# How to use cracking the coding interview

Usually in CIB, we mark a node as visited by setting a visited flag in its node class. Here we

don't try to do that (there may be multiple searches at the same time, so it's bad

to directly edit our data). In this case, we could mimic node marking with a hash table to

Search node ID and how to use cracking the coding interview whether it was visited or not.

Other follow-up questions:

»In real life, servers crash. How does this affect you?

»How can you take advantage of caching?

»Searching to the end of the graph (unlimited)? How do you decide when to give up?

»In real life, some people have more friends than others, so

a path between you and someone else is more likely. How you can use this data

choose where you start to cross?

Follow-up: What if we only have 10MB of memory?

A missing integer can be found in just two steps of the data set. We can part

integers in blocks of a certain size (we'll discuss how to decide a size later). Let's go mar¬

Suppose we divide the integers into blocks of 1000. So, block 0 is equal to the numbers

0 to 999, block 1 is equal to blocks 1000-1999, etc. Since the internal range is limited, we are

Know that the number of blocks required is limited.

In the first pass, we count the number of interiors in each block. That is, if we see 552, we know

that in block 0, we make an incremental counter [0]. If we see 1425, we know that it is in a block.
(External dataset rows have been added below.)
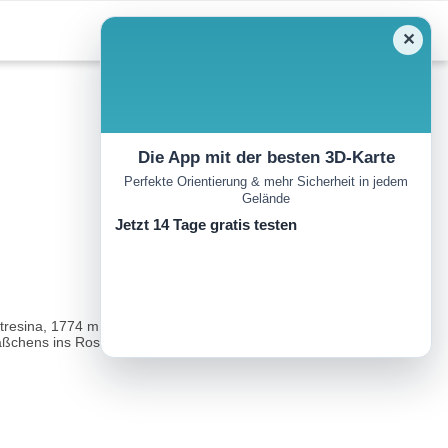
✕
Die App mit der besten 3D-Karte
Perfekte Orientierung & mehr Sicherheit in jedem
Gelände
Jetzt 14 Tage gratis testen
tresina, 1774 m. Gebührenpflichtige Parkplätze zwischen der
chens ins Rosegtal) bis zum Hotel Roseg...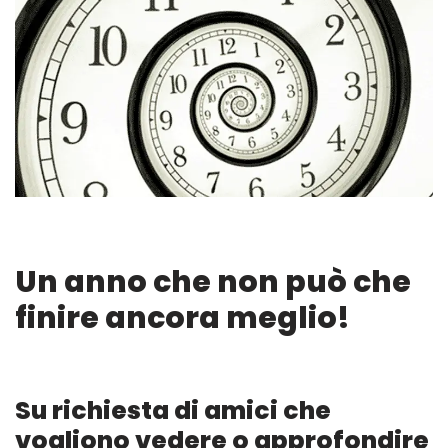
Un anno che non può che
finire ancora meglio!
Su richiesta di amici che
vogliono vedere o approfondire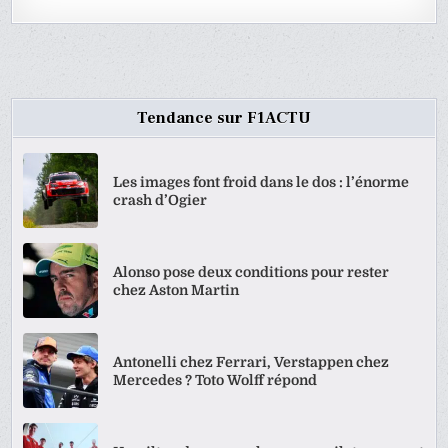
Tendance sur F1ACTU
Les images font froid dans le dos : l’énorme
crash d’Ogier
Alonso pose deux conditions pour rester
chez Aston Martin
Antonelli chez Ferrari, Verstappen chez
Mercedes ? Toto Wolff répond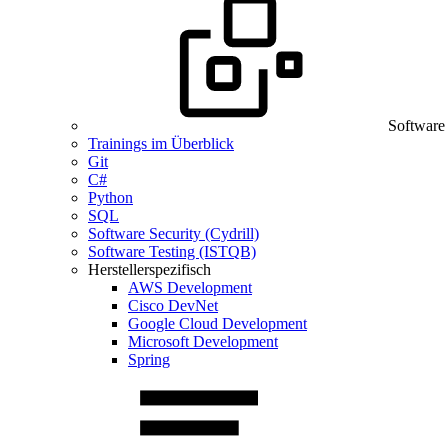
Software
Trainings im Überblick
Git
C#
Python
SQL
Software Security (Cydrill)
Software Testing (ISTQB)
Herstellerspezifisch
AWS Development
Cisco DevNet
Google Cloud Development
Microsoft Development
Spring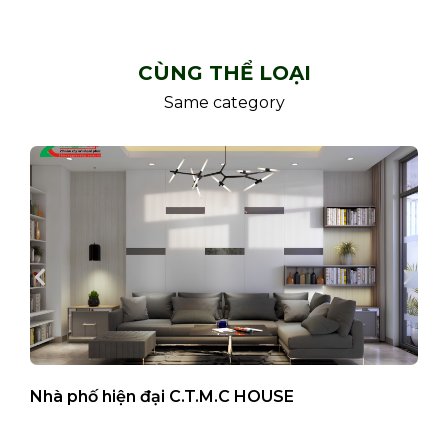
CÙNG THỂ LOẠI
Same category
Nhà phố hiện đại C.T.M.C HOUSE
B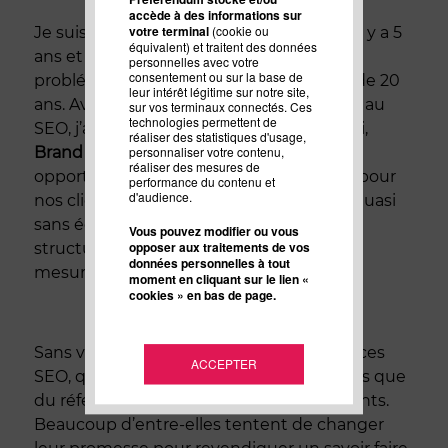
accède à des informations sur
votre terminal
(cookie ou
Je suis tombé avec passion dans le SEO il y a 5
équivalent) et traitent des données
ans et mes associés gèrent des
personnelles avec votre
consentement ou sur la base de
problématiques de Marque depuis plus de 20
leur intérêt légitime sur notre site,
ans. Avec ma précédente agence dédiée au
sur vos terminaux connectés. Ces
technologies permettent de
SEO, j’avais touché les limites, aujourd’hui,
réaliser des statistiques d'usage,
Brand Around The Web
m’offre d’autres
personnaliser votre contenu,
réaliser des mesures de
opportunités sur le plan opérationnel et pour
performance du contenu et
d'audience.
nos clients une solution webmarketing quasi
sans équivalence au sein d’une même
Vous pouvez modifier ou vous
opposer aux traitements de vos
structure. Et cela, avec des résultats
données personnelles à tout
mesurables.
moment en cliquant sur le lien «
cookies » en bas de page.
Sans vouloir casser du sucre sur les agences
ACCEPTER
SEO, qui doivent désormais faire bien plus que
du référencement naturel pour leurs clients.
Beaucoup d’entre-elles tentent de changer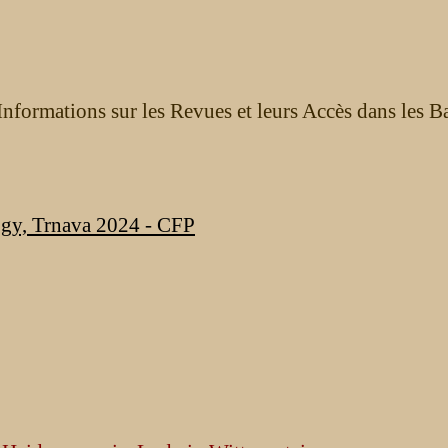
nformations sur les Revues et leurs Accès dans les B
ogy, Trnava 2024 - CFP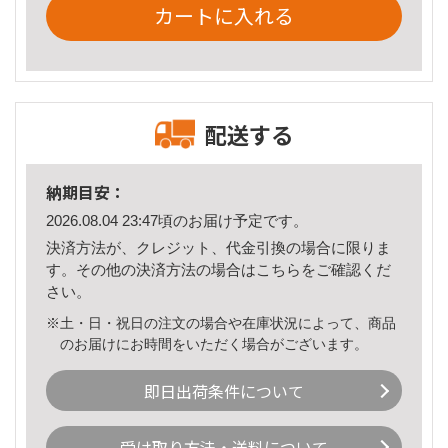
カートに入れる
配送する
納期目安：
2026.08.04 23:47頃のお届け予定です。
決済方法が、クレジット、代金引換の場合に限りま
す。その他の決済方法の場合は
こちら
をご確認くだ
さい。
※土・日・祝日の注文の場合や在庫状況によって、商品
のお届けにお時間をいただく場合がございます。
即日出荷条件について
受け取り方法・送料について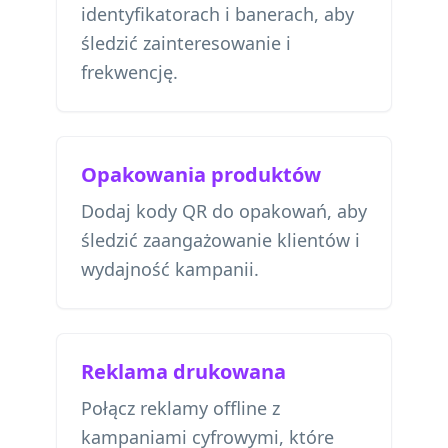
identyfikatorach i banerach, aby
śledzić zainteresowanie i
frekwencję.
Opakowania produktów
Dodaj kody QR do opakowań, aby
śledzić zaangażowanie klientów i
wydajność kampanii.
Reklama drukowana
Połącz reklamy offline z
kampaniami cyfrowymi, które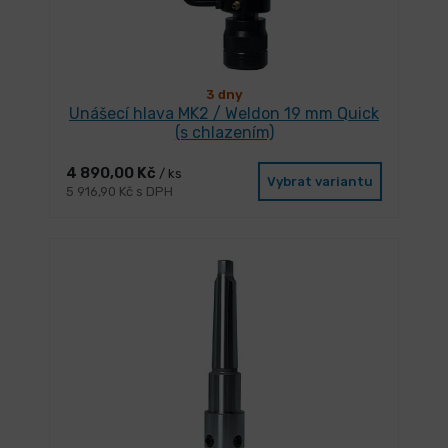
3 dny
Unášecí hlava MK2 / Weldon 19 mm Quick
(s chlazením)
4 890,00 Kč
/ ks
Vybrat variantu
5 916,90 Kč s DPH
1, so we increase the increment].

At the end of the first pass, we can quickly see a missing block of a number. Both of them

our block size is 1000, so any block with less than 1000 numbers must be missing

number. Select any of those blocks.

In the second pass, let's really see what number is missing. We can do this through framework¬

Simple bit vector of size 1000. We go through the file, and for each number a

It should be in our block, we set the appropriate bit in the bit vector. Eventually we will know

what number (or numbers) are missing.

Now all we have to do is decide the size of the block.
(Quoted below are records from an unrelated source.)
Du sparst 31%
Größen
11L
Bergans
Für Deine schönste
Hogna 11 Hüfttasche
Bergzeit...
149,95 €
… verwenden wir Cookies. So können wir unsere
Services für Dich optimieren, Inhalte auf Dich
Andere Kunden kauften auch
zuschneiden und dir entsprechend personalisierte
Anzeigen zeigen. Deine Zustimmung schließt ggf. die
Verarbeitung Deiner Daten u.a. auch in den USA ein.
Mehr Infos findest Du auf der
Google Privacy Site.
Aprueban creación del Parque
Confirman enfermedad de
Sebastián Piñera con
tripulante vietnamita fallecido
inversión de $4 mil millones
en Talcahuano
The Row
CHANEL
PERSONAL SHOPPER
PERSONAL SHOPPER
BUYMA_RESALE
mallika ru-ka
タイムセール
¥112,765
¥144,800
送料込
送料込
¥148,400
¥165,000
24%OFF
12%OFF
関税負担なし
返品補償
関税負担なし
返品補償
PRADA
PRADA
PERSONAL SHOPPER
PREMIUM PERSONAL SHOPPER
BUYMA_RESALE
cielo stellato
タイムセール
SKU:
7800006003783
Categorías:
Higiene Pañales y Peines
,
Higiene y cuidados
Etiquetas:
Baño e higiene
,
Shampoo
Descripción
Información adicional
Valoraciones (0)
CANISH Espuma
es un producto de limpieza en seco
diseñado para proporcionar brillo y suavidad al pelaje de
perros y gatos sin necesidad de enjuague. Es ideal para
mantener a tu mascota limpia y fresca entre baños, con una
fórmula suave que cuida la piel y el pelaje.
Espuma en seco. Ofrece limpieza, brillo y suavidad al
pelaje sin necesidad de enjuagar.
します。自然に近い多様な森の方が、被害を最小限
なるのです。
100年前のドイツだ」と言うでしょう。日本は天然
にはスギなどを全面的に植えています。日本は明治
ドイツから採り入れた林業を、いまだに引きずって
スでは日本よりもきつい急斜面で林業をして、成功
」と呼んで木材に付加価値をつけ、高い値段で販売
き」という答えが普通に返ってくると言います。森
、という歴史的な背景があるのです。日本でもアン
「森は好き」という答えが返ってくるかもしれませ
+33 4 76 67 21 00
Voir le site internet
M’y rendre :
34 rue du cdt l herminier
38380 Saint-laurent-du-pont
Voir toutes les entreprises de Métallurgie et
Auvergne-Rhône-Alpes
The quick answer is a value of 2 A 20 per block. We will need a set with 2 block counters 12 A and

vector bit in 2 bytes 17. Both of these things can comfortably fit in 10 * 2 to 20 bytes.

What is the smallest footprint? When the same memory is in the range of block counters

as the bit vector. Lig N = 2 A 32.

First, how is the tracker looping? The answer is very simple: when we re-analyze

page already analyzed. This would mean going back to all the links found on that page, and this

it would continue to be circular.

Be careful what the interviewer considers the "same" page. Is it a URL or content? One

it could be redirected to a previously crawled page.

So how do we stop visiting a page that has already been visited? The web is a graph-based structure,

and we commonly use DFS (first deep search) and CIB (first wide search) for crosses

graphics. We can mark previously visited pages in the same way as we would in CIB / DFS.

We can easily show that this algorithm ends anyway. We know that every step

The algorithm will only analyze new pages that have not yet been visited. So if we accept that

we have an unexpected number of https://crackingthecodinginterview.co/ pages N, then we decrease N (N-1) in I. that in each step

prove that our algorithm will continue until it is only N degrees.